One of the greatest master strokes of Lord Wellesley was the application of the system of Subsidiary alliance to large number of Indian states. It was also compared to Trojan horse tactics. It was used by Wellesley as sword to bring Indian states within the orbit of British political power.

However, subsidiary system was not the brain child of Wellesley. According to Sir Alfred Lyll, there were four stages in the evolution of the subsidiary system. To began with, the English company, contended itself with leading military contingent to help some Indian princes.

This was done by Warren Hastings when he lent resources and it was left to the intelligence, bravery and resourcefulness of Lord Wellesley to tackle the situation in a masterly manner. Wellesley had a clear vision, before him.

He wanted to make the company the supreme power in India. He gave up the policy of peace and non-intervention and inaugurated the policy of war and conquest against the Indian powers. In his forward policy he was backed by the War Ministry of England.

He adopted a very high handed and offensive attitude towards Indian rulers. He described himself as Bengal tiger and was always looking for prey.

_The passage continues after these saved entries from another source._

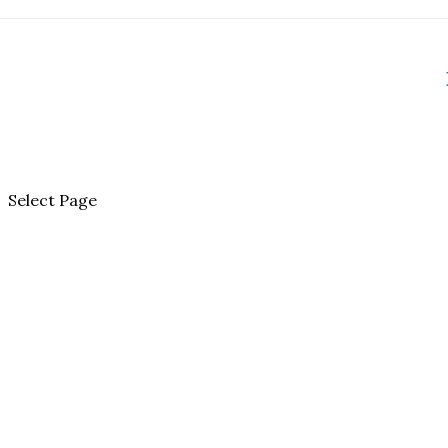
Select Page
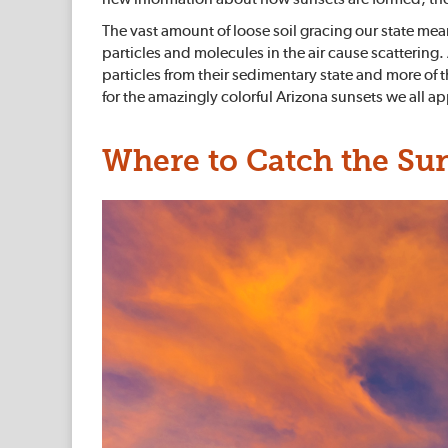
The vast amount of loose soil gracing our state mea
particles and molecules in the air cause scatterin
particles from their sedimentary state and more of
for the amazingly colorful Arizona sunsets we all a
Where to Catch the Su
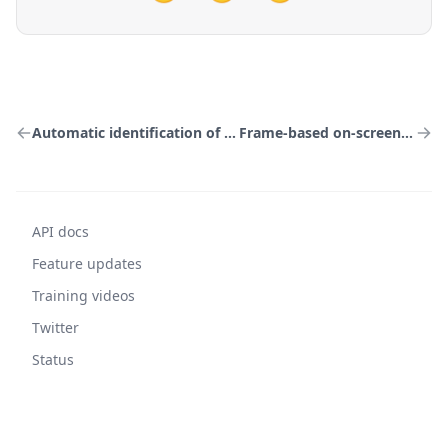
Automatic identification of on-screen text
Frame-based on-screen text capture
API docs
Feature updates
Training videos
Twitter
Status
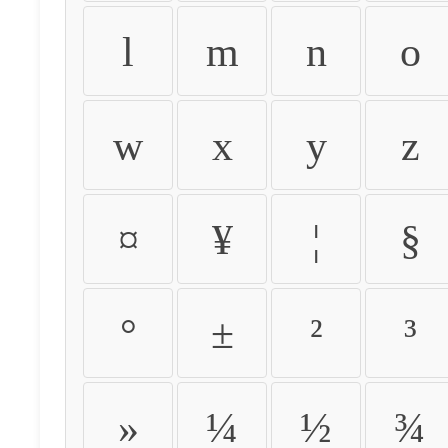
l
m
n
o
w
x
y
z
¤
¥
¦
§
°
±
²
³
»
¼
½
¾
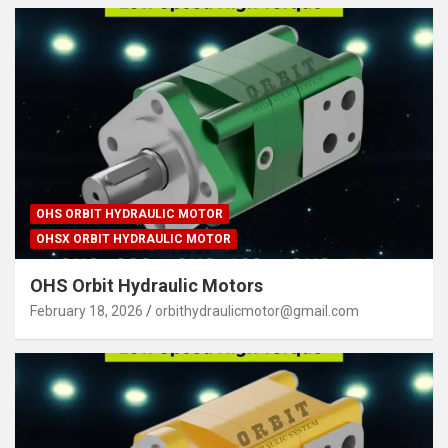
OHS ORBIT HYDRAULIC MOTOR
OHSX ORBIT HYDRAULIC MOTOR
OHS Orbit Hydraulic Motors
February 18, 2026
orbithydraulicmotor@gmail.com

He was egoistic and held an unusually high esteem for this own view and sentiments.

Within next 7 years Lord Wellesley was able to send British troops to the Nawab of Oudh to fight against Rohillas. 2nd stage came when the English company took the field on its own account.

It was usually assisted by the army of some Indian prince who was not strong enough to do the Job single-handed. In the third stage, the English company asked the ruler of the state to give money so that troops might be maintained for the defence of the state such a treaty was made by Sir John Shore with the Nawab of Oudh in 1797.

The Nawab promised to pay a sum of Rs. 76 lakhs a year. A similar treaty was made with Nizam by Lord Wellesley. The final stage was next logical step. The company undertook to defend the territories of an Indian ally and for that purpose stationed a subsidiary force in the territories of the state.

The Indian ally was asked not to pay money but surrender territory from the revenue of which the expenses of the subsidiary force were to be met. A similar treaty was made with the Nizam.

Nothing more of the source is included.